**Exercise description**
Among the lines below, count those containing the word "white". Give the number only.

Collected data
--------

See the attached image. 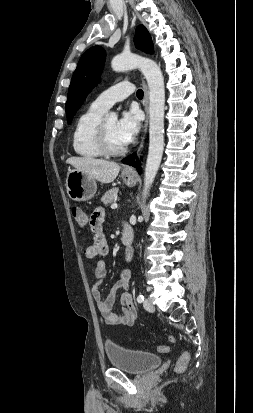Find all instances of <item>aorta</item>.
Here are the masks:
<instances>
[{"instance_id": "1", "label": "aorta", "mask_w": 253, "mask_h": 413, "mask_svg": "<svg viewBox=\"0 0 253 413\" xmlns=\"http://www.w3.org/2000/svg\"><path fill=\"white\" fill-rule=\"evenodd\" d=\"M111 67L116 72L138 68L143 73L149 87V151L145 166L143 198L147 196L159 169L164 150V78L160 67L151 59L136 55H117ZM109 120H116L114 112Z\"/></svg>"}]
</instances>
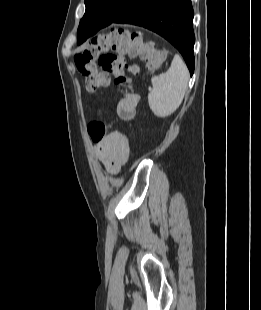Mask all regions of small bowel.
<instances>
[{"label": "small bowel", "instance_id": "obj_1", "mask_svg": "<svg viewBox=\"0 0 261 310\" xmlns=\"http://www.w3.org/2000/svg\"><path fill=\"white\" fill-rule=\"evenodd\" d=\"M140 97L137 93H127L117 104V113L123 120H131L136 113ZM95 153L97 158L111 173L118 172L127 162L131 145L129 138L118 131L106 134L103 138L95 140Z\"/></svg>", "mask_w": 261, "mask_h": 310}]
</instances>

--------

**Your solution**
2